Speaking for myself, the first draft is a plow forward. I'm a combination planner and a bit of a panster, too. (This means I have a very thin outline before I even start, but the fleshing out is done by the seat of my pants, as the saying goes.) First drafting is the reason I am a writer, and for me the rest is the necessary work to make it better. As others said, some love one part and not the other. It's a somewhat different set of problem solving.


I don't even go near a novel for a minimum of two weeks between drafts. Two months is better. By "drafts” I am not referring to tweaks and repairing an inconsistency here and there. I mean substantial changes and meeting the phrasing with fresh eyes, more like a reader than a writer.

The first two real drafts are done with me alone. No one even hears what it's about. I have a lot to work out before I feel "I've got something there." 

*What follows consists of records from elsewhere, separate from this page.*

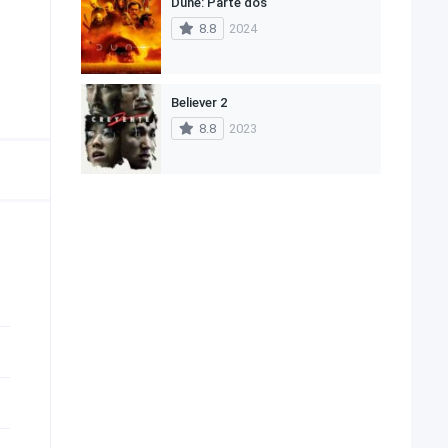
Dune: Parte dos
8.8
2024
Believer 2
8.8
2023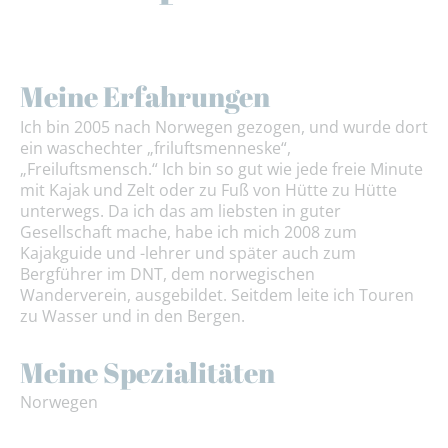
Meine Erfahrungen
Ich bin 2005 nach Norwegen gezogen, und wurde dort
ein waschechter „friluftsmenneske“,
„Freiluftsmensch.“ Ich bin so gut wie jede freie Minute
mit Kajak und Zelt oder zu Fuß von Hütte zu Hütte
unterwegs. Da ich das am liebsten in guter
Gesellschaft mache, habe ich mich 2008 zum
Kajakguide und -lehrer und später auch zum
Bergführer im DNT, dem norwegischen
Wanderverein, ausgebildet. Seitdem leite ich Touren
zu Wasser und in den Bergen.
Meine Spezialitäten
Norwegen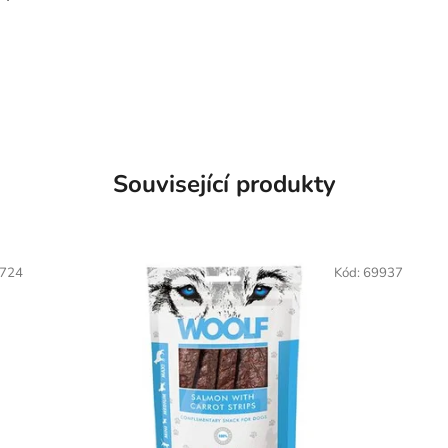
Související produkty
724
Kód:
69937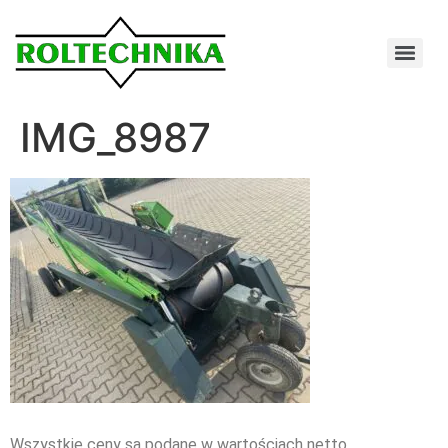
IMG_8987
Wszystkie ceny są podane w wartościach netto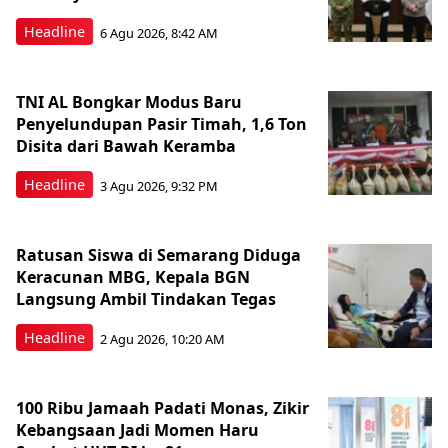
Headline
6 Agu 2026, 8:42 AM
TNI AL Bongkar Modus Baru
Penyelundupan Pasir Timah, 1,6 Ton
Disita dari Bawah Keramba
Headline
3 Agu 2026, 9:32 PM
Ratusan Siswa di Semarang Diduga
Keracunan MBG, Kepala BGN
Langsung Ambil Tindakan Tegas
Headline
2 Agu 2026, 10:20 AM
100 Ribu Jamaah Padati Monas, Zikir
Kebangsaan Jadi Momen Haru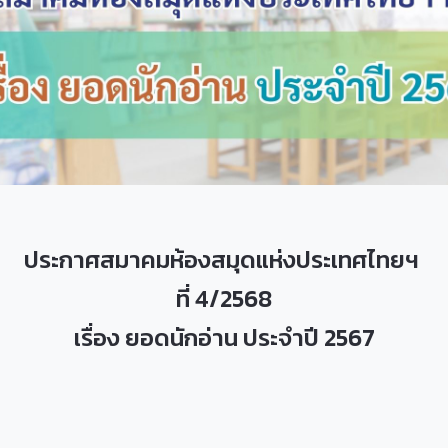
ประกาศสมาคมห้องสมุดแห่งประเทศไทยฯ
ที่ 4/2568
เรื่อง ยอดนักอ่าน ประจำปี 2567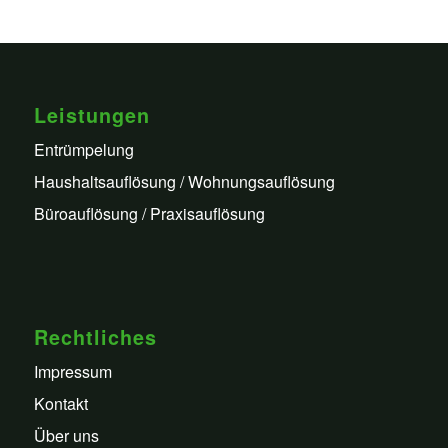
Leistungen
Entrümpelung
Haushaltsauflösung / Wohnungsauflösung
Büroauflösung / Praxisauflösung
Rechtliches
Impressum
Kontakt
Über uns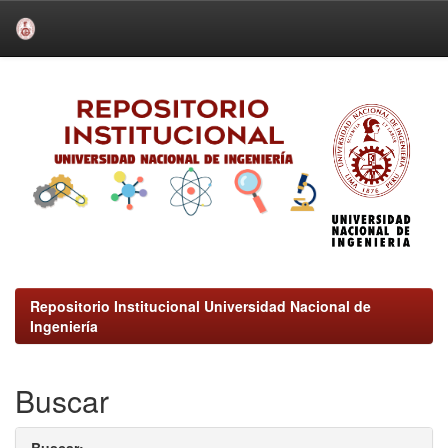
Skip
navigation
Repositorio Institucional Universidad Nacional de
Ingeniería
Buscar
Buscar: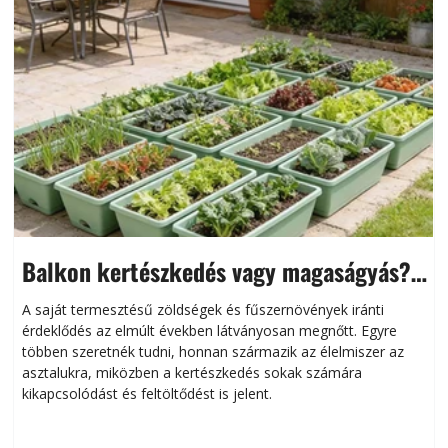
Balkon kertészkedés vagy magaságyás?
Helytakarékos kertészkedés
A saját termesztésű zöldségek és fűszernövények iránti
érdeklődés az elmúlt években látványosan megnőtt. Egyre
többen szeretnék tudni, honnan származik az élelmiszer az
l
asztalukra, miközben a kertészkedés sokak számára
kikapcsolódást és feltöltődést is jelent.
é
d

Third draft comes after my first beta reader reads and gives developmental comments, points out inconsistencies, (thank you, you know who you are!) and catches typos. I go over the feedback carefully. Sometimes other matters arise for me while doing this.

When done, a full re-read after another break, and then a second beta reader. I look for a reader who might be different from the first in many ways, (mostly in their taste in books and their sensitivities) and when their feedback returns I mull over it in a similar way.

Another break, another read-through, and then I have my own checklist to make sure I have asked myself  if I am clear about the theme, foreshadowing, character development/change, Main Character solving the problem (or coming to terms with it) and so on.
Another read-through, mysteriously catching *even more* typos...



...and then it goes  on submission. When I had an agent, this was the point where I shared it with her, and her feedback made me revise again.  Another revision, sometimes two, before it went out. Subsequent editor's interest means more revising, and the happiest of all are revisions after contract.


As to the mechanics of "how," you really only have your reading ways and your reading eyes. It will not be different from the way you have worked on shorter picture book texts. One writer mentioned she makes a hard copy printed like a book. This is a good technique for many. Not what I use, but I know it helps. Another mentioned reading the text aloud, or having someone else read it back to you. There are some techniques for line editing, also. 


But never feel you must write many drafts, (Stephen King does only three, but to say he's experienced is an understatement) or that what someone else says is a must really is for your way of working. Some writers are very clean grammatically and phasing-wise, and some (like me) can never get rid of all the typos no matter how many times we go over the words.



While first drafting, I refuse to think of all the work to come. I suppose that if I did I might not have the strength to start. I’m glad I wrote this^ months ago, before I put my writing vehicle back in gear.


What's your way?

Tuesday, October 9, 2018

Blessed Are the Friends


You’ve heard the ubiquitous question, “where do your stories/ideas come from?”
Invariably the sweeping answer is, “everywhere.


But a truer answer is that different people tend to get ideas in idiosyncratic ways, specific to them.


I know writers who get a lot of stories for fiction novels from newspaper accounts of real life stories.


I know writers who get story ideas while walking and looking at houses, imagining the families who live there.


I know writers who get ideas for fiction from reading others’ fiction, and imagining how much more they’d have done with those stories.



About a year ago, I realized many of my longer stories got their themes or protagonists from a friend of mine. One specific friend. We have our regular walk & talk, and I’d be telling her something I had experienced way back, when she’d say, “why don’t you write your next story about it?”


She is not a writer, but an excellent reader. I owe the last five MG novel themes to her.